The Custom Parser: A key to a good data harvest

PlantDoc Dataset in an IceVision Framework

Published in

Geek Culture

7 min readAug 31, 2021

Object Detection deals with both classification and localization of objects and background (non-objects). For this, a data scientist needs to know what kind of data to look for and how to properly direct data recognition. In this blog, we will discuss about data formats, loading and customized parsing. The insights were gathered from IceVision docs, github codes and forum discussions.

For an intro/refresher on Object Detection, please refer here.

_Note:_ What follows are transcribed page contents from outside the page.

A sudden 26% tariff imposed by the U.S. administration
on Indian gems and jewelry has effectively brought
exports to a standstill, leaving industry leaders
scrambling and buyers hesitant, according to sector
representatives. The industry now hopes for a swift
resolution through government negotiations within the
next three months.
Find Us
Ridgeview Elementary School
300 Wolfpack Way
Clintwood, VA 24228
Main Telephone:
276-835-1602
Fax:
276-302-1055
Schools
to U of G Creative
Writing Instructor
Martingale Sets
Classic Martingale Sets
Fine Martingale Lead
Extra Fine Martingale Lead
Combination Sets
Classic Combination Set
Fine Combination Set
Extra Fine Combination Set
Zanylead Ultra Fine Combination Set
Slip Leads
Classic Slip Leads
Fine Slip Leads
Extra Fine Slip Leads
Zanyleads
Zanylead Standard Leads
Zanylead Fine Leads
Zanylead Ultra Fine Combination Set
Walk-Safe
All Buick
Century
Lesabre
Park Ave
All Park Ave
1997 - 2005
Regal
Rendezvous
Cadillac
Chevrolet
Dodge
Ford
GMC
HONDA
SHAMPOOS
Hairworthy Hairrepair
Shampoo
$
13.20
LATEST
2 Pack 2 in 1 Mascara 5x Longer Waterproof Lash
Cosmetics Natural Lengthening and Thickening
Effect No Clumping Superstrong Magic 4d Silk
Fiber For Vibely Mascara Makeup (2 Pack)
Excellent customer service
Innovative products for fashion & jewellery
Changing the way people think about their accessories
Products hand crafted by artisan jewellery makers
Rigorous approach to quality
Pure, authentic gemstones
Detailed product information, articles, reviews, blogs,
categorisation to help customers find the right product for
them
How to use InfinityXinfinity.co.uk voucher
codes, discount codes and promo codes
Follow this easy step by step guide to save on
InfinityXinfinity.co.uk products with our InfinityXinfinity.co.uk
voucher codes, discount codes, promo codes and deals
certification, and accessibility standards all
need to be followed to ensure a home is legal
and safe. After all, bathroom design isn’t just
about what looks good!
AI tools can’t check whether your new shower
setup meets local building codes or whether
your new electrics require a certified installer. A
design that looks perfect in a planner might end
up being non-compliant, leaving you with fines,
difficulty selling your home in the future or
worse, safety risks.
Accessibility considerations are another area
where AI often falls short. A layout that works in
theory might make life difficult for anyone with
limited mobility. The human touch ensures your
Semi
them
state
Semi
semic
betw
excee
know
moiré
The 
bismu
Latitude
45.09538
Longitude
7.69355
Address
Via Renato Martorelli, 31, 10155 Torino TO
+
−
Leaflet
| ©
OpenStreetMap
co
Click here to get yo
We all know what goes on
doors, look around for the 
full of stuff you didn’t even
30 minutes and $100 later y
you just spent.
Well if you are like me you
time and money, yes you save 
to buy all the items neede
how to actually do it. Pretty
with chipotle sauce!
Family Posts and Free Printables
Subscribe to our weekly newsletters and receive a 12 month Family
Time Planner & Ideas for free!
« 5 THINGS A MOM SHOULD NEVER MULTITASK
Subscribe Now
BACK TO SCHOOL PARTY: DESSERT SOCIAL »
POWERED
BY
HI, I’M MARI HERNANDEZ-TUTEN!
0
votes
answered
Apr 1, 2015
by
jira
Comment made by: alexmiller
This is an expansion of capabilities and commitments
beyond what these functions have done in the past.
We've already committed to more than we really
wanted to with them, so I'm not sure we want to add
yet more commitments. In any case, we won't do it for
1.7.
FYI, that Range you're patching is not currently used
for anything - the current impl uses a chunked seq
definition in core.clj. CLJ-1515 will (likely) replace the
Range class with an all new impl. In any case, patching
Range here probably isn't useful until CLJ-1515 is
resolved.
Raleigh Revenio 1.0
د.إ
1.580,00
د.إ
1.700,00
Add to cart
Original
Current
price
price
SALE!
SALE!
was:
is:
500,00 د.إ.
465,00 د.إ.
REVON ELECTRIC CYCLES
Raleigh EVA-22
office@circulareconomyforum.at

We will follow this Outline:

A. Set-up

B. Gathering Data

B.1. Data Source and Format

B.1.a. Github

B.1.b. Roboflow

C. Data Loading

C.1. Local computer

C.2. Git Clone

D. Data Glimpse and Routing

D.1. Main directory

D.2. Annotations

D.3. Class mapping

E. Custom Parsing

F. Visualization

Open your Notebook and let’s plant some code!

A. Set-up

I used the IceVision framework on a Colab Pro on GPU setting and Standard RAM.

!wget https://raw.githubusercontent.com/airctic/icevision/master/install_colab.sh
!bash install_colab.sh

Wait for the above installations to finish before running the next.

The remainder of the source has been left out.